[Items from a dataset]
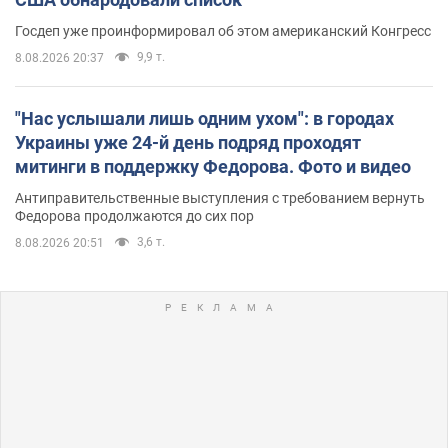
Госдеп уже проинформировал об этом американский Конгресс
9,9 т.
8.08.2026 20:37
"Нас услышали лишь одним ухом": в городах
Украины уже 24-й день подряд проходят
митинги в поддержку Федорова. Фото и видео
Антиправительственные выступления с требованием вернуть
Федорова продолжаются до сих пор
3,6 т.
8.08.2026 20:51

_WHAT YOU SHOULD DO:_ Write out exactly the lines that run from the one containing "Антиправительственные выступления с" to the end of the records, both end lines included.

_COMPLETED TASK:_
Антиправительственные выступления с требованием вернуть
Федорова продолжаются до сих пор
3,6 т.
8.08.2026 20:51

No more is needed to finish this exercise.